Additional terms for the supertransformations looks like:
\begin{eqnarray}
 \delta  \Psi _{\mu i} &=& - \frac{i}{4\Phi } \varepsilon _{ij} \sigma (A
- \gamma _5 B) \gamma _\mu  \eta ^j \nonumber \\
 \delta  A_\mu  &=& \Phi  \left[ \varepsilon ^{ij} (\bar{\Psi }_{\mu i}
\eta _j) + \frac{i}{\sqrt{2}}
(\bar{\lambda }^i \gamma _\mu  \eta _i) \right] \nonumber \\
 \delta  B_\mu  &=& \Phi  \left[ \varepsilon ^{ij} (\bar{\Phi }_{\mu i}
\gamma _5 \eta _j) + \frac{i}{\sqrt{2}}
(\bar{\lambda }^i \gamma _\mu  \gamma _5 \eta _i) \right] \\
 \delta  \lambda _i &=& - \frac{1}{2\sqrt{2}\Phi } \sigma (A + \gamma _5
B) \eta _i \nonumber
\end{eqnarray}
and whose for the Lagrangian have the form:
\begin{eqnarray}
 L &=& - \frac{1}{4\Phi ^2} (A_{\mu \nu }{}^2 + B_{\mu \nu }{}^2) -
\frac{\pi }{4}
(A_{\mu \nu } \tilde{A}_{\mu \nu } + B_{\mu \nu } \tilde{B}_{\mu \nu }) -
\nonumber \\
  && - \frac{1}{4\Phi } \varepsilon ^{ij} \bar{\Psi }_{\mu i} (A^{\mu \nu
} - \gamma _5 \tilde{A}^{\mu \nu } +
\gamma _5 B^{\mu \nu } + \tilde{B}^{\mu \nu }) \Psi _{\nu j} + \nonumber
\\
  && + \frac{i}{4\sqrt{2} \Phi } \bar{\lambda }^i \gamma ^\mu  \sigma (A +
\gamma _5 B) \Psi _{\mu i}
\end{eqnarray}

  Note here that for this model (just because the matrix $g_{ab}$ is
degenerate) the global symmetry of the Lagrangian is enhanced. At
first we have axial $U(1)$ transformations acting on the spinor fields
as well as on the complex vector field $A_\mu  + \gamma _5 B_\mu $. Then
we have
scale transformations such as $\Phi  \to  e^\Lambda  \Phi $, $(A_\mu
,B_\mu ) \to  e^\Lambda (A_\mu ,B_\mu )$,
$\pi  \to  e^{-2\Lambda } \pi $. And at last the whole Lagrangian
including terms with
vector fields is invariant under translations $\pi  \to  \pi  + \Lambda $.

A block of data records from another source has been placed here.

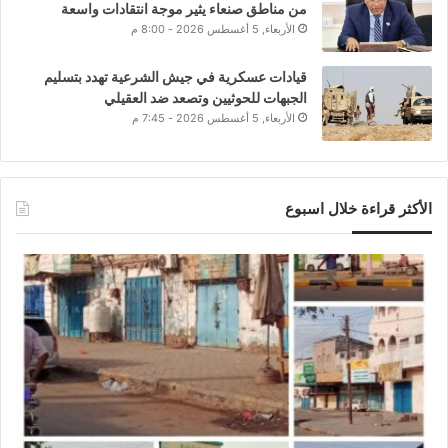
من مناطق صنعاء يثير موجة انتقادات واسعة
الأربعاء, 5 أغسطس 2026 - 8:00 م
قيادات عسكرية في جيش الشرعية تهدد بتسليم
الجبهات للحوثيين وتصعد ضد العقيلي
الأربعاء, 5 أغسطس 2026 - 7:45 م
الأكثر قراءة خلال اسبوع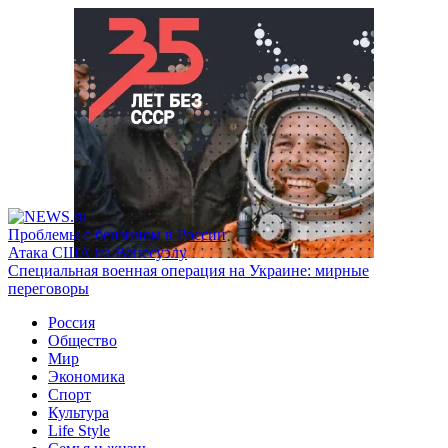
Проблемы с бензином в России
Атака США на Венесуэлу
Специальная военная операция на Украине: мирные
переговоры
Россия
Общество
Мир
Экономика
Спорт
Культура
Life Style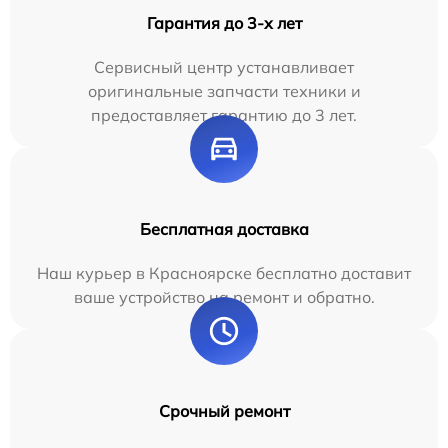
Гарантия до 3-х лет
Сервисный центр устанавливает
оригинальные запчасти техники и
предоставляет гарантию до 3 лет.
Бесплатная доставка
Наш курьер в Красноярске бесплатно доставит
ваше устройство на ремонт и обратно.
Срочный ремонт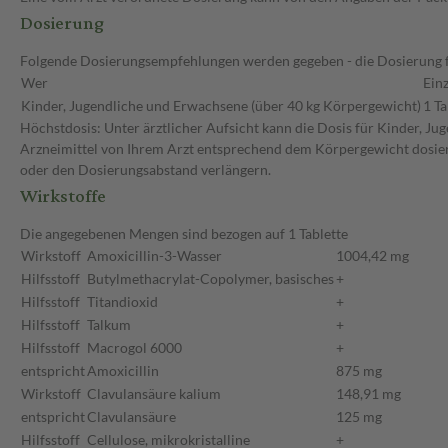
Dosierung
Folgende Dosierungsempfehlungen werden gegeben - die Dosierung fü
Wer
Ein
Kinder, Jugendliche und Erwachsene (über 40 kg Körpergewicht)
1 Ta
Höchstdosis: Unter ärztlicher Aufsicht kann die Dosis für Kinder, J
Arzneimittel von Ihrem Arzt entsprechend dem Körpergewicht dosiert.
oder den Dosierungsabstand verlängern.
Wirkstoffe
Die angegebenen Mengen sind bezogen auf 1 Tablette
Wirkstoff
Amoxicillin-3-Wasser
1004,42 mg
Hilfsstoff
Butylmethacrylat-Copolymer, basisches
+
Hilfsstoff
Titandioxid
+
Hilfsstoff
Talkum
+
Hilfsstoff
Macrogol 6000
+
entspricht
Amoxicillin
875 mg
Wirkstoff
Clavulansäure kalium
148,91 mg
entspricht
Clavulansäure
125 mg
Hilfsstoff
Cellulose, mikrokristalline
+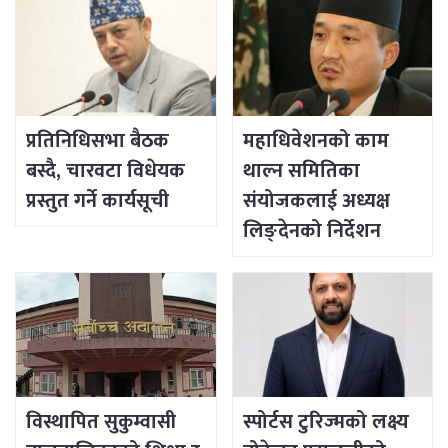
प्रतिनिधिसभा बैठक
महाधिवेशनको काम
बस्दै, चारवटा विधेयक
थाल्न समितिका
प्रस्तुत गर्ने कार्यसूची
संयोजकलाई अध्यक्ष
लिङ्देनको निर्देशन
विस्थापित सुकुम्वासी
स्पोर्टस टुरिज्मको लक्ष्य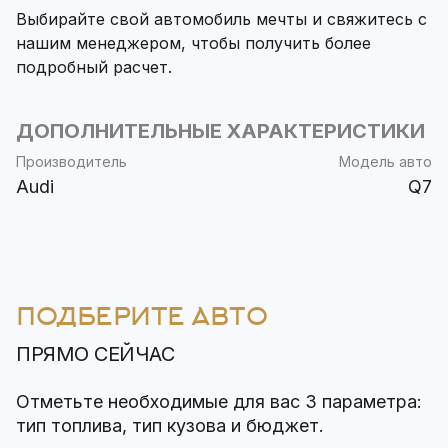
Выбирайте свой автомобиль мечты и свяжитесь с
нашим менеджером, чтобы получить более
подробный расчет.
ДОПОЛНИТЕЛЬНЫЕ ХАРАКТЕРИСТИКИ
Производитель
Модель авто
Audi
Q7
ПОДБЕРИТЕ АВТО
ПРЯМО СЕЙЧАС
Отметьте необходимые для вас 3 параметра:
тип топлива, тип кузова и бюджет.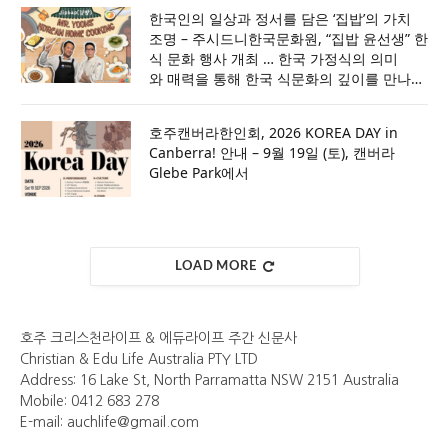
한국인의 일상과 정서를 담은 ‘집밥’의 가치
조명 – 주시드니한국문화원, “집밥 윤선생” 한
식 문화 행사 개최 … 한국 가정식의 의미
와 매력을 통해 한국 식문화의 깊이를 만나
는 특별한 시간 마련
호주캔버라한인회, 2026 KOREA DAY in
Canberra! 안내 – 9월 19일 (토), 캔버라
Glebe Park에서
LOAD MORE
호주 크리스천라이프 & 에듀라이프 주간 신문사
Christian & Edu Life Australia PTY LTD
Address: 16 Lake St, North Parramatta NSW 2151 Australia
Mobile: 0412 683 278
E-mail: auchlife@gmail.com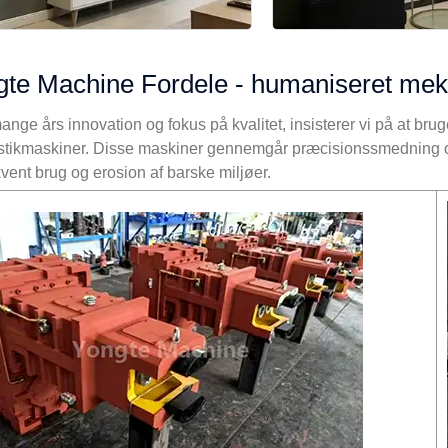
te Machine Fordele - humaniseret meka
ange års innovation og fokus på kvalitet, insisterer vi på at brug
stikmaskiner. Disse maskiner gennemgår præcisionssmedning og adsk
kvent brug og erosion af barske miljøer.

   As for the matter vector fields, there are two ways. One can use
general formulas (\ref{g1}), (\ref{g2}) and, making some kind of
regularization for matrix $K_a{}^\alpha $ in order to avoid singularities,
rewrite them in term of the physical fields (keeping only terms which
survive when regularization parameter goes to zero and making field
rescaling if necessary). On the other hand one can start directly
from the hidden sector and add to it the additional vector multiplets.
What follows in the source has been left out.